▶ _RECORDS FOR THIS EXERCISE_:
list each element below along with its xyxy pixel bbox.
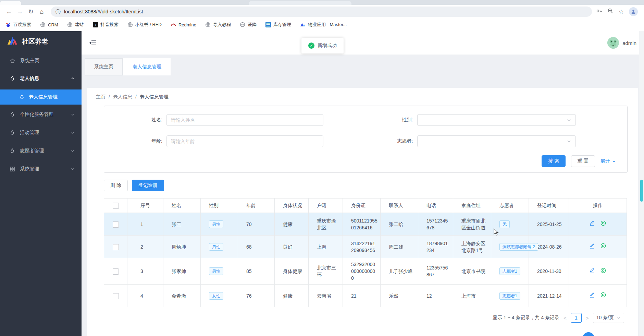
browser-tabstrip (0, 0, 644, 5)
main-header: admin (82, 31, 644, 55)
name-input[interactable] (166, 114, 323, 126)
prev-page-button[interactable]: < (564, 315, 567, 321)
sidebar-item-2[interactable]: 个性化服务管理 (0, 105, 82, 123)
sidebar-item-0[interactable]: 系统主页 (0, 52, 82, 70)
breadcrumb-item[interactable]: 老人信息 (113, 94, 132, 100)
gender-select[interactable] (417, 114, 576, 126)
bookmark-item[interactable]: 导入教程 (205, 22, 231, 28)
scrollbar-thumb[interactable] (640, 180, 643, 202)
volunteer-select[interactable] (417, 135, 576, 147)
cell-date: 2021-12-14 (529, 285, 569, 307)
next-page-button[interactable]: > (586, 315, 589, 321)
page-tab-0[interactable]: 系统主页 (85, 58, 123, 75)
sidebar-subitem-label: 老人信息管理 (29, 94, 58, 100)
view-icon[interactable] (600, 243, 606, 249)
browser-tab-partial[interactable] (0, 1, 21, 5)
bookmark-item[interactable]: 小红书 / RED (127, 22, 162, 28)
home-button[interactable]: ⌂ (36, 6, 47, 17)
volunteer-tag: 测试志愿者账号-2 (499, 243, 538, 251)
user-menu[interactable]: admin (607, 37, 636, 49)
volunteer-tag: 无 (499, 220, 510, 228)
forward-button[interactable]: → (14, 6, 25, 17)
cell-name: 周炳坤 (163, 236, 201, 258)
page-size-select[interactable]: 10 条/页 (593, 313, 624, 323)
row-checkbox-cell (104, 236, 127, 258)
reset-button[interactable]: 重 置 (571, 155, 595, 167)
sidebar-item-3[interactable]: 活动管理 (0, 123, 82, 142)
row-checkbox[interactable] (113, 293, 119, 299)
page-number[interactable]: 1 (571, 313, 582, 323)
reload-button[interactable]: ↻ (25, 6, 36, 17)
success-check-icon: ✓ (308, 43, 314, 49)
bookmark-item[interactable]: Redmine (171, 22, 196, 27)
row-checkbox-cell (104, 285, 127, 307)
cell-phone: 15712345678 (418, 213, 453, 236)
chevron-up-icon (71, 76, 75, 81)
delete-button[interactable]: 删 除 (104, 180, 128, 191)
sidebar-item-5[interactable]: 系统管理 (0, 160, 82, 178)
filter-panel: 姓名: 性别: 年龄: (104, 106, 628, 173)
page-info-icon[interactable]: ⓘ (55, 9, 61, 15)
back-button[interactable]: ← (3, 6, 14, 17)
url-bar[interactable]: ⓘ localhost:8088/#/old-sketch/ItemList (51, 7, 592, 17)
gender-tag: 男性 (209, 243, 223, 251)
row-checkbox[interactable] (113, 221, 119, 228)
globe-icon (127, 22, 133, 27)
bookmark-item[interactable]: 爱降 (240, 22, 257, 28)
cell-id_card: 500112195501266416 (343, 213, 381, 236)
expand-link[interactable]: 展开 (600, 158, 616, 164)
browser-tab-partial-2[interactable] (249, 1, 351, 5)
register-button[interactable]: 登记造册 (132, 180, 164, 191)
logo-icon (7, 37, 18, 46)
volunteer-tag: 志愿者1 (499, 267, 520, 275)
app-logo[interactable]: 社区养老 (0, 31, 82, 52)
cell-contact: 儿子张少峰 (381, 258, 418, 285)
view-icon[interactable] (600, 220, 606, 226)
edit-icon[interactable] (589, 267, 595, 274)
chevron-down-icon (617, 316, 621, 320)
table-row: 2周炳坤男性68良好上海314222191209093456周二娃1879890… (104, 236, 627, 258)
breadcrumb-item[interactable]: 主页 (96, 94, 106, 100)
edit-icon[interactable] (589, 220, 595, 226)
view-icon[interactable] (600, 292, 606, 298)
cell-health: 身体健康 (275, 258, 309, 285)
sidebar-item-4[interactable]: 志愿者管理 (0, 142, 82, 160)
browser-profile-avatar[interactable] (629, 7, 638, 16)
bookmark-star-icon[interactable]: ☆ (619, 8, 624, 15)
bookmark-item[interactable]: 物业应用 - Master... (300, 22, 347, 28)
page-tab-1[interactable]: 老人信息管理 (123, 58, 171, 75)
sidebar-fold-icon[interactable] (89, 40, 97, 46)
row-checkbox-cell (104, 258, 127, 285)
sidebar-item-label: 个性化服务管理 (20, 111, 53, 118)
edit-icon[interactable] (589, 243, 595, 249)
password-key-icon[interactable] (596, 8, 602, 15)
drop-icon (10, 148, 15, 154)
pagination-summary: 显示 1 ~ 4 条记录，共 4 条记录 (493, 315, 559, 321)
bookmark-item[interactable]: ♪抖音搜索 (93, 22, 119, 28)
age-label: 年龄: (115, 138, 166, 144)
filter-row-2: 年龄: 志愿者: (115, 135, 616, 147)
grid-icon (10, 166, 15, 172)
select-all-checkbox[interactable] (113, 203, 119, 209)
chevron-down-icon (567, 118, 571, 122)
column-header: 身份证 (343, 199, 381, 213)
edit-icon[interactable] (589, 292, 595, 298)
bookmark-item[interactable]: CRM (40, 22, 58, 27)
cell-actions (569, 236, 627, 258)
row-checkbox[interactable] (113, 244, 119, 250)
search-button[interactable]: 搜 索 (542, 155, 566, 167)
cell-contact: 乐然 (381, 285, 418, 307)
bookmark-item[interactable]: 百度搜索 (5, 22, 31, 28)
bookmark-item[interactable]: 库存管理 (265, 22, 291, 28)
globe-icon (40, 22, 46, 27)
age-input[interactable] (166, 135, 323, 147)
sidebar-item-1[interactable]: 老人信息 (0, 70, 82, 87)
row-checkbox[interactable] (113, 268, 119, 275)
cell-id_card: 21 (343, 285, 381, 307)
sidebar-nav: 系统主页老人信息老人信息管理个性化服务管理活动管理志愿者管理系统管理 (0, 52, 82, 178)
view-icon[interactable] (600, 267, 606, 274)
zoom-icon[interactable] (607, 8, 614, 15)
sidebar-subitem-active[interactable]: 老人信息管理 (0, 89, 82, 105)
inventory-icon (265, 22, 271, 27)
bookmark-item[interactable]: 建站 (67, 22, 84, 28)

▶ _TASK DIRECTIONS_:
Pull every line containing the word "chevron" out of the material.

▶ _ANSWER BELOW_:
chevron-up-icon (71, 76, 75, 81)
chevron-down-icon (617, 316, 621, 320)
chevron-down-icon (567, 118, 571, 122)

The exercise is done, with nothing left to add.